Friday, December 14, 2007

The Mitchell Witch Hunt, Offseasons Suck And So Does My Computer, Haren to D-backs

As you can see, clearly I should blog more often so I don't have to cram all these subjects into one post, but I expect I'll be forgiven if I say it's only one more week to go in semester and I'm more than ready to go home and have it be Christmas already. Also, my computer has been possessed by demons at a particularly inopportune time, and now the r key is completely broken -- I have to copy/paste it in -- and if I so much as touch the empty socket where it used to be, it goes crazy, inserting very long lines of the letter while I vainly attempt to stem the flow and edit it out. Fortunately, my computer has relented to let me at least use it, which it wasn't doing last night and making me very nervous about finishing/editing term papers, etc. Therefore, I might as well blog because I currently have nothing better to do.
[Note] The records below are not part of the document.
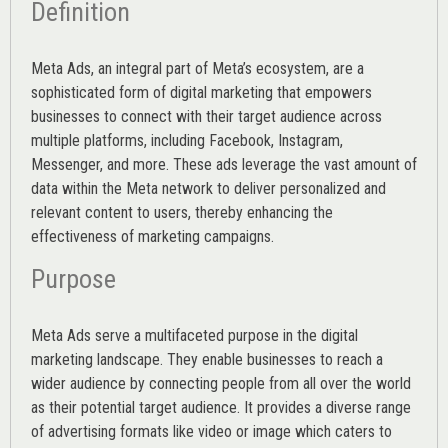
Definition
Meta Ads, an integral part of Meta’s ecosystem, are a
sophisticated form of digital marketing that empowers
businesses to connect with their target audience across
multiple platforms, including Facebook, Instagram,
Messenger, and more. These ads leverage the vast amount of
data within the Meta network to deliver personalized and
relevant content to users, thereby enhancing the
effectiveness of marketing campaigns.
Purpose
Meta Ads serve a multifaceted purpose in the digital
marketing landscape. They enable businesses to reach a
wider audience by connecting people from all over the world
as their potential target audience. It provides a diverse range
of advertising formats like video or image which caters to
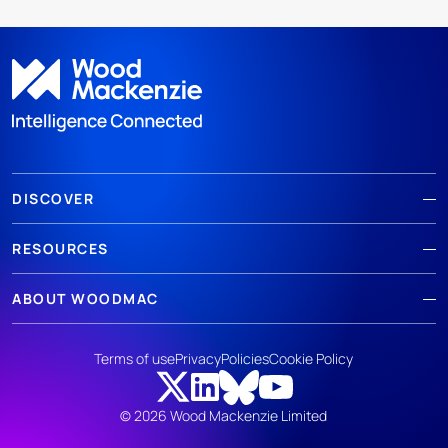
DISCOVER
RESOURCES
ABOUT WOODMAC
Terms of use
Privacy
Policies
Cookie Policy
© 2026 Wood Mackenzie Limited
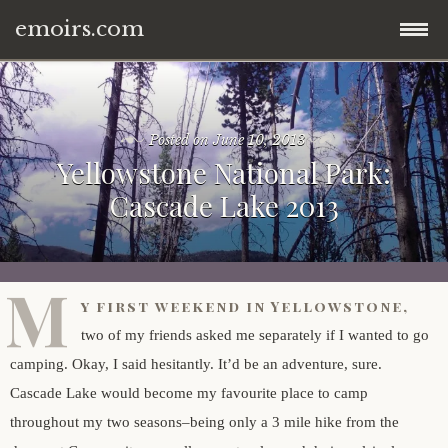
emoirs.com
Skip
home.
to
content
Posted on
June 10, 2013
all posts.
Yellowstone National Park:
Cascade Lake 2013
travel.
gnp ’16.
dubai ’15.
M
y first weekend in Yellowstone,
znp ’15.
eastern europe.
two of my friends asked me separately if I wanted to go
camping. Okay, I said hesitantly. It’d be an adventure, sure.
ynp ’14.
iran.
Cascade Lake would become my favourite place to camp
throughout my two seasons–being only a 3 mile hike from the
other.
middle east.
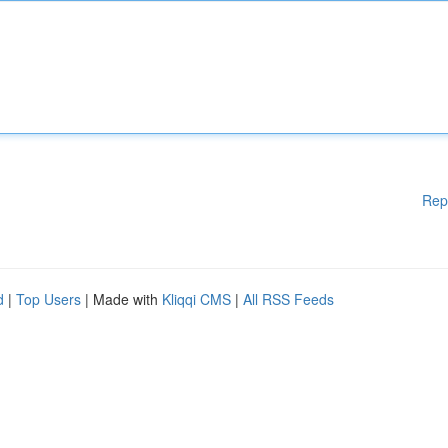
Rep
d
|
Top Users
| Made with
Kliqqi CMS
|
All RSS Feeds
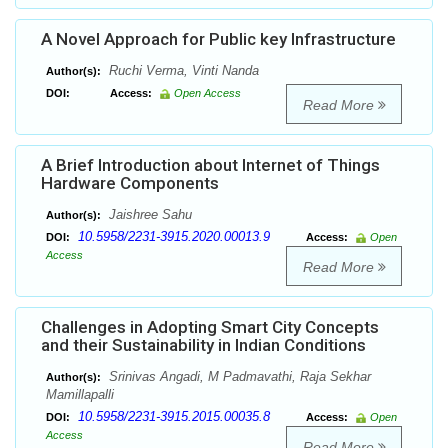
A Novel Approach for Public key Infrastructure
Ruchi Verma, Vinti Nanda
Author(s):
DOI:
Access:
Open Access
Read More
A Brief Introduction about Internet of Things
Hardware Components
Jaishree Sahu
Author(s):
10.5958/2231-3915.2020.00013.9
DOI:
Access:
Open
Access
Read More
Challenges in Adopting Smart City Concepts
and their Sustainability in Indian Conditions
Srinivas Angadi, M Padmavathi, Raja Sekhar
Author(s):
Mamillapalli
10.5958/2231-3915.2015.00035.8
DOI:
Access:
Open
Access
Read More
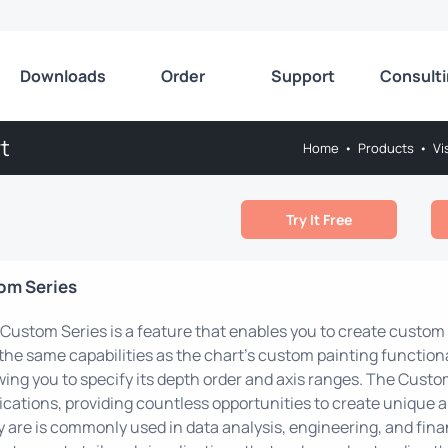
Downloads
Order
Support
Consult
t
Home
•
Products
•
Vi
Try It Free
om Series
Custom Series is a feature that enables you to create custom 
the same capabilities as the chart's custom painting functional
wing you to specify its depth order and axis ranges. The Custo
ications, providing countless opportunities to create unique 
 are is commonly used in data analysis, engineering, and finan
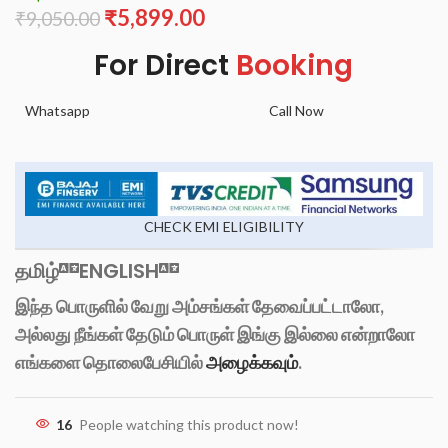
₹
5,899.00
₹
9,050.00
For Direct
Booking
Whatsapp
Call Now
CHECK EMI ELIGIBILITY
தமிழ்
ENGLISH
இந்த பொருளில் வேறு அம்சங்கள் தேவைப்பட்டாலோ,
அல்லது நீங்கள் தேடும் பொருள் இங்கு இல்லை என்றாலோ
எங்களை தொலைபேசியில்
அழைக்கவும்
.
16
People watching this product now!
Of course, as I'm sure everyone's aware, the Mitchell Witch Hunt came out yesterday and named 60-80 players that the feds have busted for illicit steroid use -- or at least the ones who used the same supplier (an ex-Mets clubhouse attendant named Kirk Radomski, who apparently was the nucleus for steroid supply during the juiced eras of the '90s) and were stupid enough to write checks from their personal accounts, which of course got traced back to them by the valiant efforts of sir Mitchell. One current Rockie did get fingered -- reliever Matt Herges, who apparently used PEDs in 2005, went 5-1/2.96 last year, and who we just re-signed for the 2008 campaign. It'll be interesting to see what sort of punishments get handed down... Selig, the ball-less wonder, has said that he'll punish players according to what sort of rules against PEDs were in place at the time of their infraction, which makes sense -- no use punishing them now for something that wasn't illegal then.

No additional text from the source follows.